205 N.W.2d 813, 44 Mich. App. 706, 1973 Mich. App. LEXIS 1044
CourtMichigan Court of Appeals
DecidedFebruary 21, 1973
DocketDocket 12080
StatusPublished
Cited by17 cases

This text of 205 N.W.2d 813 (Mathews v. Wosek) is published on Counsel Stack Legal Research, covering Michigan Court of Appeals primary law. Counsel Stack provides free access to over 12 million legal documents including statutes, case law, regulations, and constitutions.

Bluebook
Mathews v. Wosek, 205 N.W.2d 813, 44 Mich. App. 706, 1973 Mich. App. LEXIS 1044 (Mich. Ct. App. 1973).

Opinion

Levin, J.

The principal question is whether a partnership is immunized from liability for a tort *708 committed by a partner personally immune from liability because he and the injured person were fellow servants.

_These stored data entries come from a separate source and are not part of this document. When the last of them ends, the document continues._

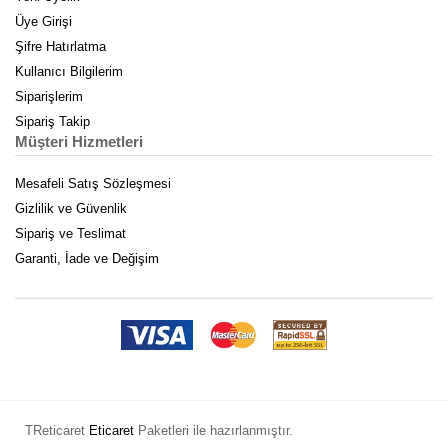
Üye Girişi
Şifre Hatırlatma
Kullanıcı Bilgilerim
Siparişlerim
Sipariş Takip
Müşteri Hizmetleri
Mesafeli Satış Sözleşmesi
Gizlilik ve Güvenlik
Sipariş ve Teslimat
Garanti, İade ve Değişim
TReticaret
Eticaret
Paketleri ile hazırlanmıştır.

The trial court directed a verdict in favor of the defendants on the day scheduled for trial. The plaintiffs appeal.

A motion for directed verdict is properly made at the close of the opposing party’s evidence. 1 In this case a verdict was directed before the commencement of trial. We, therefore, treat the trial court’s action, for purposes of review, as a grant of summary judgment for failure to state a claim upon which relief can be granted. GCR 1963, 117.2(1).

Plaintiff William T. Mathews was riding as a passenger in an automobile when it was struck by a railroad train. Mr. Mathews and his wife, the other plaintiff, claim that the automobile was owned by defendant Wosek Delivery Service, that Wosek Delivery Service is a partnership, and that the defendants Richard J. Wosek and Kathleen Wosek were the partners.

Defendant Richard Wosek was driving the automobile in which William Mathews was riding. Both men were employed as deliverymen by Love Brothers, Inc. The collision occurred while they were in the course of their employment.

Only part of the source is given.